The Employment guide provides expert legal commentary on key issues for businesses. The guide covers the important developments in the most significant jurisdictions.
Last Updated October 01, 2018
The late professor Roger Blanpain consistently started his courses on employment law at the University of Leuven with the statement “labour relations are relations of power”.
In such relations with two parties, one party is always the stronger and the other is the weaker. In employment relations the employer, giving work, is the stronger party, with the employee, rendering services against remuneration, being the weaker party.
Employment law is designed as the instrument to protect the weaker party against the [arbitrary discretion] of the stronger party. At first, this protection focused essentially on the individual relationship. Early 20th century focus also (started to) switch to the collective relationship: union representation of the employees, co-determination, etc.

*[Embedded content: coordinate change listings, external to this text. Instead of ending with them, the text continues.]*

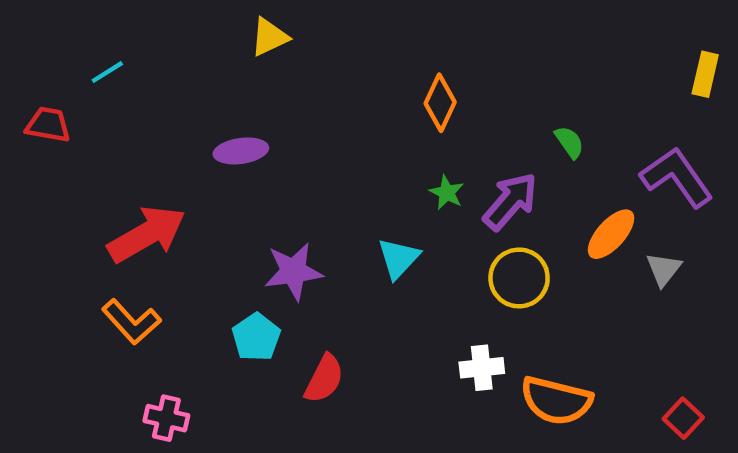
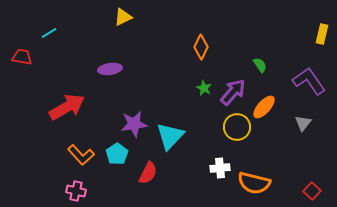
orange ellipse: (611, 234) -> (264, 107), moved
cyan triangle: (399, 258) -> (170, 136), moved, size x1.4
orange L-shape: (131, 322) -> (81, 155), moved

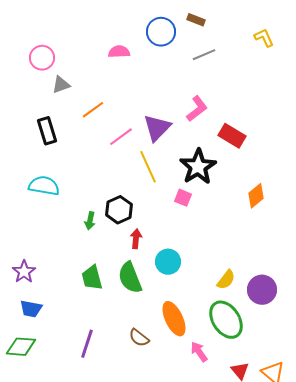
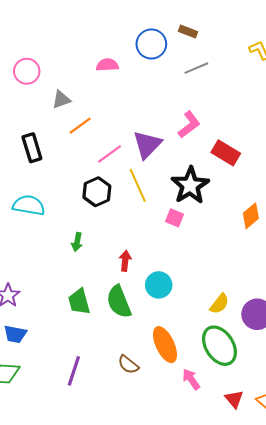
gray triangle: (61, 85) -> (61, 100), moved
black hexagon: (119, 210) -> (97, 192), moved

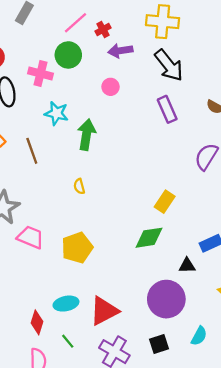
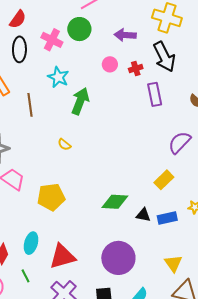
red cross: (103, 30) -> (136, 69), moved
yellow semicircle: (79, 186) -> (64, 144), turned -48
yellow rectangle: (165, 202) -> (164, 180), moved
black triangle: (187, 266) -> (143, 215), moved
cyan ellipse: (66, 304) -> (31, 243), turned -75

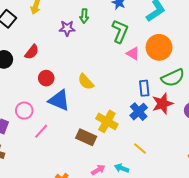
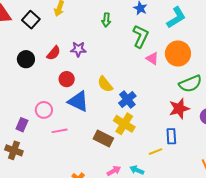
purple star: (67, 28) -> (78, 49), moved
blue rectangle: (144, 88) -> (171, 136), moved
blue cross: (139, 112) -> (127, 100), moved
pink line: (41, 131) -> (60, 131), turned 35
yellow line: (140, 148) -> (155, 152), turned -64

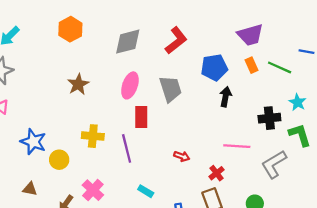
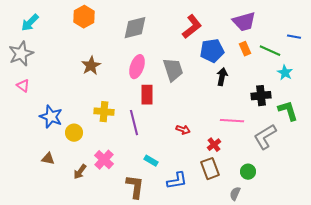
red L-shape: (176, 40) -> (192, 27), moved
cyan star: (298, 102) -> (285, 73), moved

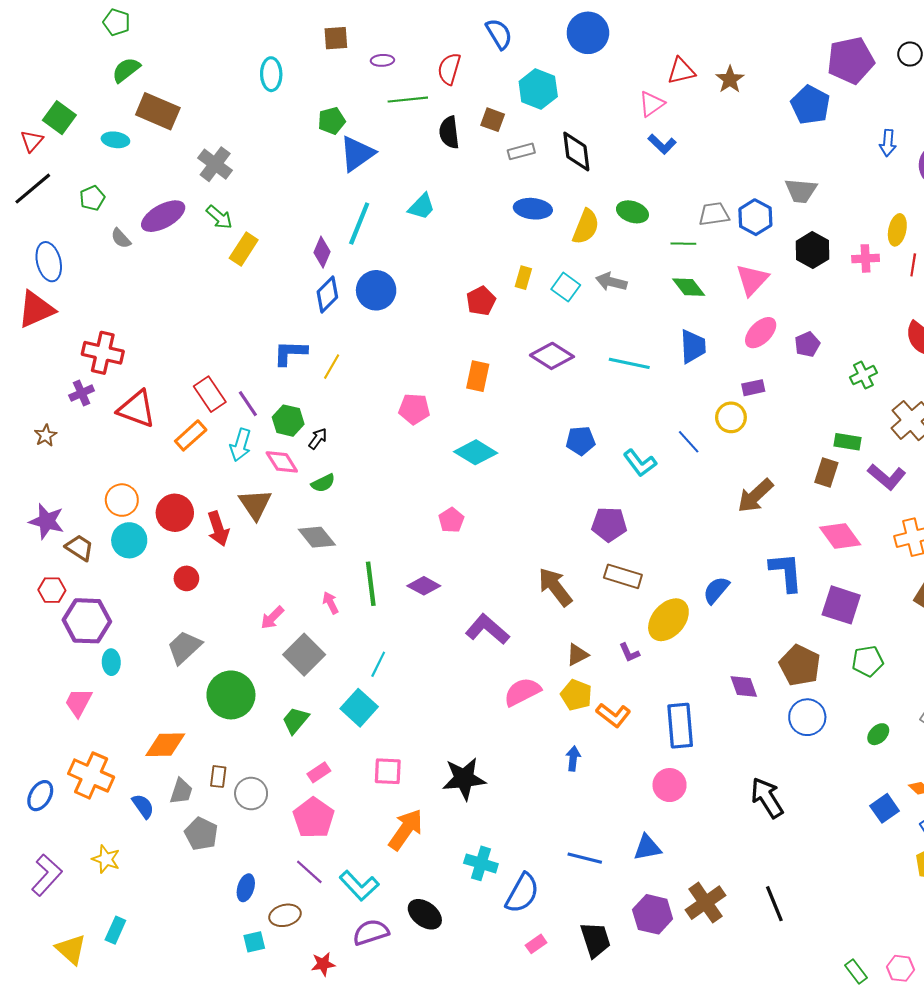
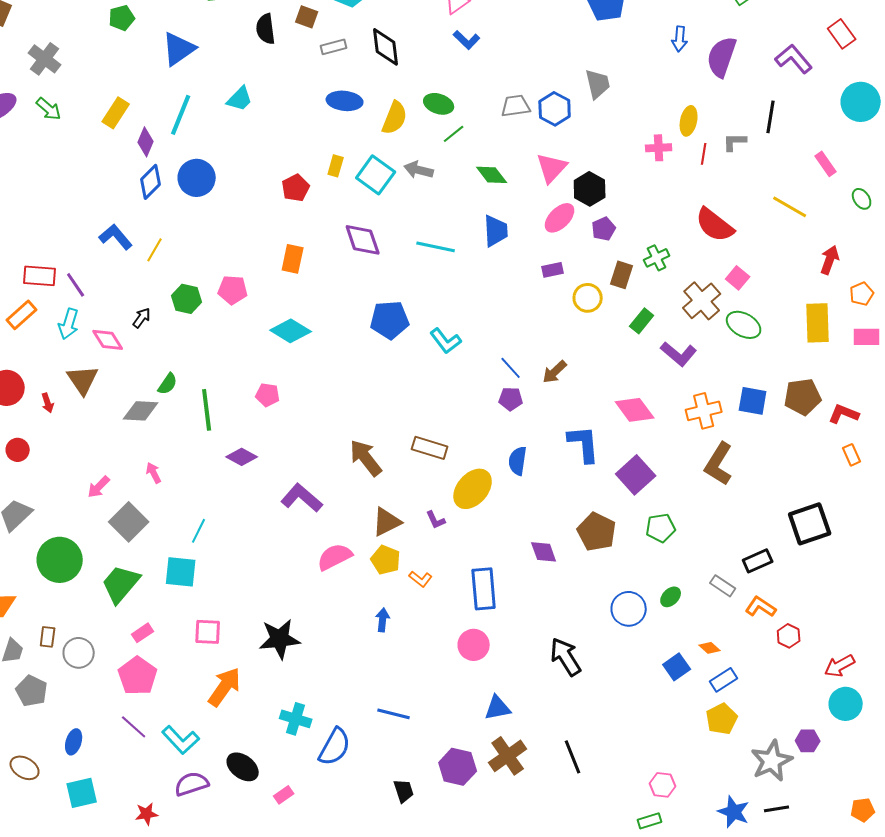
green pentagon: (332, 121) -> (122, 18), moved
gray trapezoid: (801, 191) -> (598, 84), turned -108
green line: (683, 244) -> (454, 134), moved, turned -40
yellow rectangle: (244, 249) -> (116, 113), moved
black hexagon: (813, 250) -> (590, 189), moved
cyan square: (566, 287) -> (376, 175), size x1.4
blue L-shape: (290, 353) -> (116, 237), turned 48
purple diamond: (552, 356) -> (363, 240), turned 39
red rectangle: (210, 394) -> (40, 276), turned -52
yellow circle: (731, 417) -> (588, 298), moved
green hexagon: (288, 421) -> (187, 299), moved
blue pentagon: (581, 441) -> (390, 320), size x1.4
blue line: (689, 442) -> (511, 368), moved
green rectangle: (848, 442) -> (642, 321), turned -60
brown rectangle: (826, 472) -> (622, 275), moved
green semicircle: (323, 483) -> (168, 384), moved, turned -30
brown arrow: (755, 496) -> (555, 372), size x0.7
pink pentagon: (451, 520) -> (268, 395), turned -30
purple pentagon: (609, 524) -> (511, 399), moved, size x0.7
red arrow: (218, 529) -> (48, 403), size x0.6
gray diamond: (317, 537) -> (141, 411), turned -48
green line: (371, 584) -> (207, 410), moved
blue semicircle: (716, 590) -> (518, 461), turned -32
purple square: (841, 605) -> (636, 475), turned 30
brown triangle: (577, 655) -> (387, 522), size x1.4
cyan square: (359, 708) -> (181, 572), turned -36
orange L-shape: (613, 715) -> (421, 579), size x0.7
blue circle: (807, 717) -> (629, 609), moved
green trapezoid: (296, 720) -> (121, 584), size x1.5
blue triangle: (647, 848) -> (498, 708), moved
brown ellipse: (285, 915) -> (25, 768), moved, turned 44
black trapezoid: (595, 940) -> (404, 791), size x0.7
cyan square: (254, 942) -> (82, 793), size x1.5
pink rectangle: (536, 944) -> (284, 795), moved
pink hexagon: (900, 968) -> (663, 785), moved
green rectangle: (856, 971) -> (650, 821), turned -70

Employment laws are, almost by definition, national laws: their scope of application is defined by the national borders. Consequently, they may differ distinctly from one country to another, from one culture to another. One legal scholar found that, “at the risk of over-simplifying often complex realities […] a distinction can be drawn between the European and the Anglo-Saxon models of labour laws”. He established that the European model framing employee protection takes an approach that is “individual rights” driven whereas the Anglo-Saxon model rather “seeks to address the problem associated with the lack of individual bargaining equality at a higher, viz collective level”.

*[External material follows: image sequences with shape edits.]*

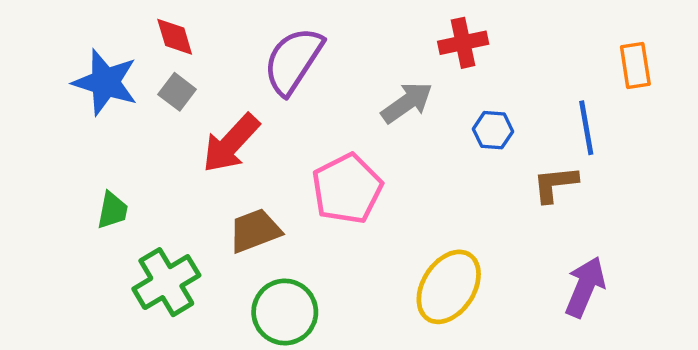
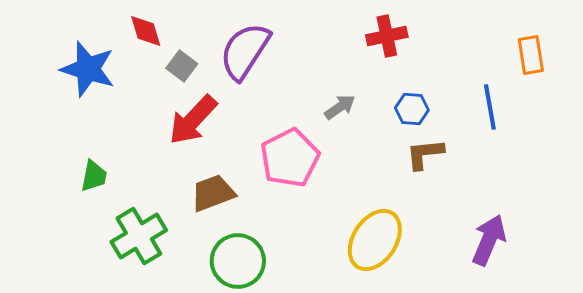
gray square: (177, 92) -> (182, 66), moved
gray arrow: (407, 103) -> (340, 107), moved, size x0.7
brown L-shape: (555, 184) -> (425, 154), moved

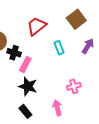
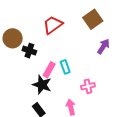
cyan rectangle: (59, 48) -> (65, 67), moved
pink rectangle: (25, 64) -> (49, 70), moved

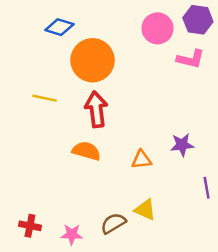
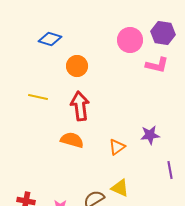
orange circle: (93, 60) -> (77, 66), size x0.6
orange triangle: (142, 160) -> (117, 147), turned -30

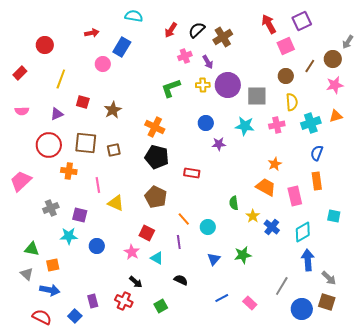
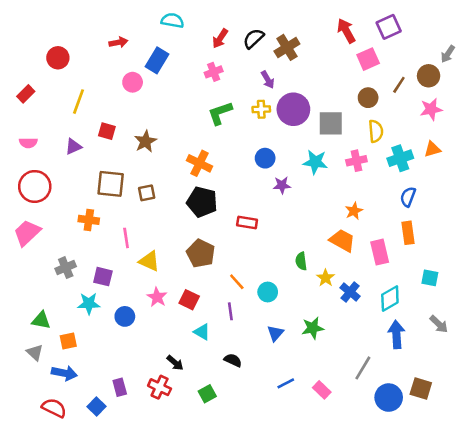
pink cross: (185, 56) -> (214, 72), moved
red circle: (49, 145) -> (35, 186), moved
pink star: (132, 252) -> (157, 297), moved
gray arrow: (329, 278) -> (439, 324), moved

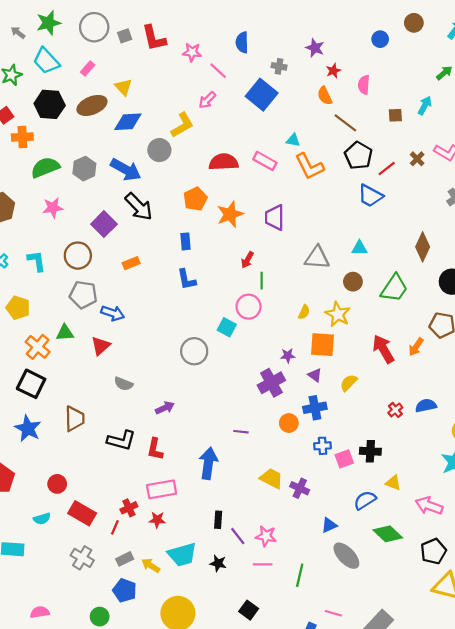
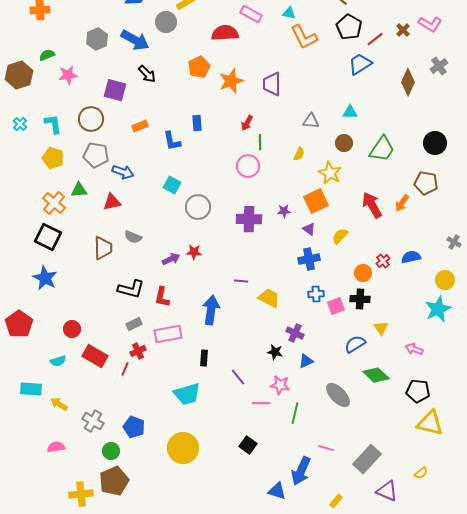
pink rectangle: (265, 161) -> (251, 14), moved
green semicircle: (45, 167) -> (47, 55), moved, size x0.6
blue trapezoid: (370, 196) -> (360, 64), turned 120
black arrow: (139, 207) -> (147, 74), size x0.7
purple square: (104, 224) -> (115, 90), turned -30
blue rectangle: (185, 241) -> (197, 123), moved
brown diamond: (423, 247) -> (408, 82), moved
gray triangle: (317, 258) -> (311, 121), size x0.7
blue L-shape: (187, 279) -> (172, 141), moved
yellow pentagon: (18, 308) -> (53, 158), moved
yellow semicircle: (304, 312) -> (299, 154), moved
cyan square: (227, 327) -> (172, 185), moved
orange square: (323, 345) -> (316, 201), turned -30
red triangle: (101, 346) -> (112, 202), turned 30
purple cross: (271, 383) -> (249, 219), moved, turned 30
brown trapezoid: (75, 419) -> (103, 248), moved
orange circle: (289, 423) -> (363, 273), moved
yellow trapezoid: (271, 478) -> (269, 298), moved
yellow triangle: (393, 483) -> (381, 328), turned 35
pink arrow: (429, 506) -> (414, 349), size x0.7
red star: (157, 520) -> (194, 252), moved
black rectangle: (218, 520) -> (204, 358), moved
blue triangle: (329, 525) -> (306, 361), moved
pink star: (266, 536) -> (280, 385), moved
black pentagon: (433, 551) -> (418, 391), turned 30
gray cross: (82, 558) -> (93, 421), moved
gray rectangle: (125, 559) -> (134, 324), moved
black star: (218, 563) -> (275, 352), moved
yellow arrow: (151, 565) -> (59, 404), moved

The different approach based on national culture and heritage also is apparent in a combined market like the European Union. Although the European Union is competent to impose social principles throughout the European Union, it is always up to the individual Member States to implement these principles in their national law. This often results in different practical implementations in local laws, like the TUPE directive.
In a world which has become much more global, where cross-border relationships, acquisitions, etc, have become standard practice, it is crucial to have sufficient insight into the local employment laws which can have an impact on the situation. That is why a comparative view on the local employment laws is essential in international relations.
This chapter, using an outline template review country by country spread across the Globe (36 countries), describes the nature and scope of the legal framework governing the employment relationship. The outline covers not just the typical topics for employment professionals, such as wages, benefits and health benefits laws, but also regulations more broadly affecting organisations, such as union organisation, immigration and the aforementioned data privacy and retaliation restrictions.